(Input data begins)

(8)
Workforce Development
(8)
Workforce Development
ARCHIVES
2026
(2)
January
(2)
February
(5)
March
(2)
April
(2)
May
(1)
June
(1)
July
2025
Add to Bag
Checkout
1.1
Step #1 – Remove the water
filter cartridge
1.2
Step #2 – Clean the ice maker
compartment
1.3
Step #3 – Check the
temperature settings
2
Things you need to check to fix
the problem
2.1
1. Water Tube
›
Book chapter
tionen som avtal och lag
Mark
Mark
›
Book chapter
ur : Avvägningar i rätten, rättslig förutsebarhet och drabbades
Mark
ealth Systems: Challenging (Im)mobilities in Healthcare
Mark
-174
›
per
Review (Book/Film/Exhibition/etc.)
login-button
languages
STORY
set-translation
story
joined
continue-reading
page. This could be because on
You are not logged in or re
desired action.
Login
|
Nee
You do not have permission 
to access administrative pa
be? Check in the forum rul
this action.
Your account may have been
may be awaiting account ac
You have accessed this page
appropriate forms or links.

(Input data ends)
(Input data begins)

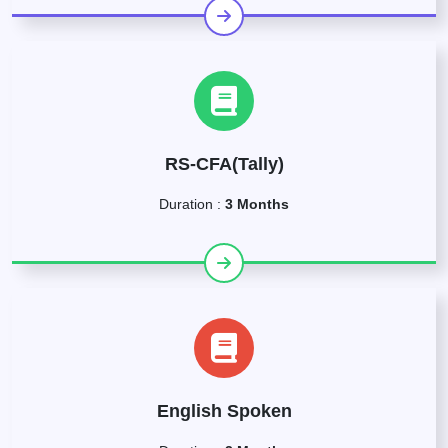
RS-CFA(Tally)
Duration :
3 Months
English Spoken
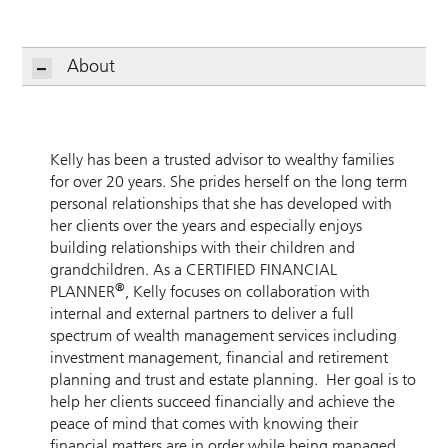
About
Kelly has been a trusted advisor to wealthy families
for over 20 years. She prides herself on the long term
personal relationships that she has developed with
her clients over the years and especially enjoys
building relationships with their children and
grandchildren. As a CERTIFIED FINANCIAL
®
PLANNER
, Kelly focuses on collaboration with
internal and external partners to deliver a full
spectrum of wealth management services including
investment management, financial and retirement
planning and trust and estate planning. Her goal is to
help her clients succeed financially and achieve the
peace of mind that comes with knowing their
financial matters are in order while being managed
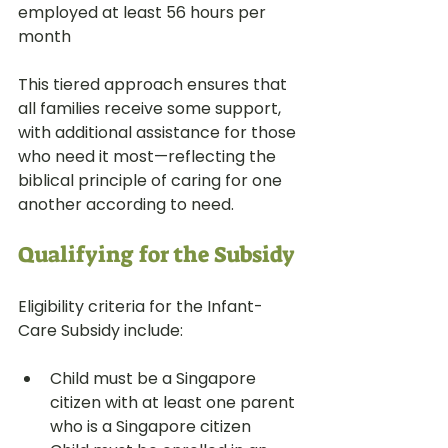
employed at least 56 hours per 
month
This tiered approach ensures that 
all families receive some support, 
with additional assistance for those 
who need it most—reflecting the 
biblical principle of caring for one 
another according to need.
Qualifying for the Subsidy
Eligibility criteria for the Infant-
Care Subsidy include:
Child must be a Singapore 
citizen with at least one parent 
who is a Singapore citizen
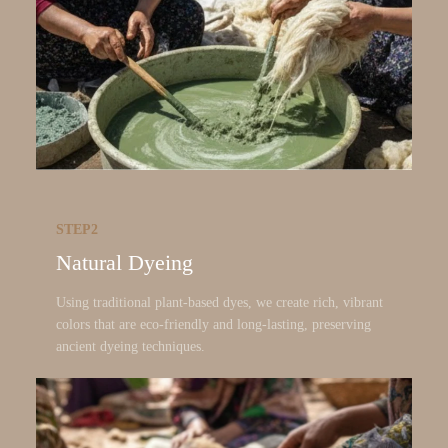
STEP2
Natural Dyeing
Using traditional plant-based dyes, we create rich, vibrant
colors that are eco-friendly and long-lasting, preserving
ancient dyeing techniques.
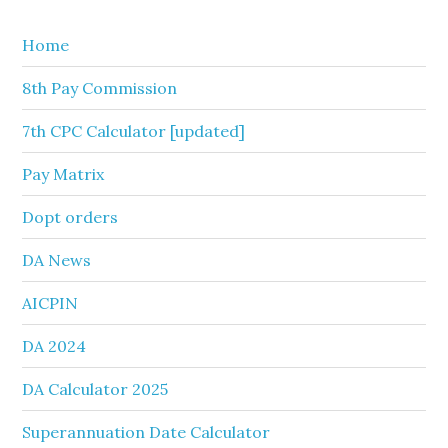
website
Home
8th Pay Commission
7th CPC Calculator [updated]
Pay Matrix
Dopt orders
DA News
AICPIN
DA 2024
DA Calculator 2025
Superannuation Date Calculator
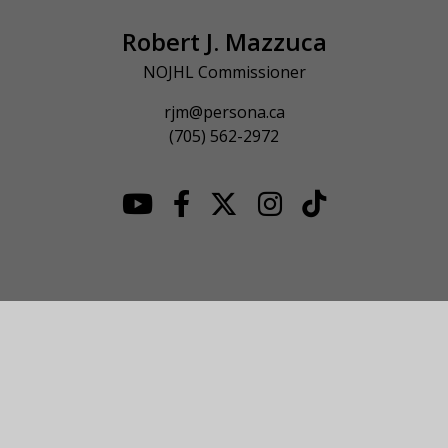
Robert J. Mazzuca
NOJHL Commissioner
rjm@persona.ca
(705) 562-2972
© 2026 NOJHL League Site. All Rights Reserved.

(Input data ends)

Determine how many lines of the records contain the word "families". Reply with the number by itself.

2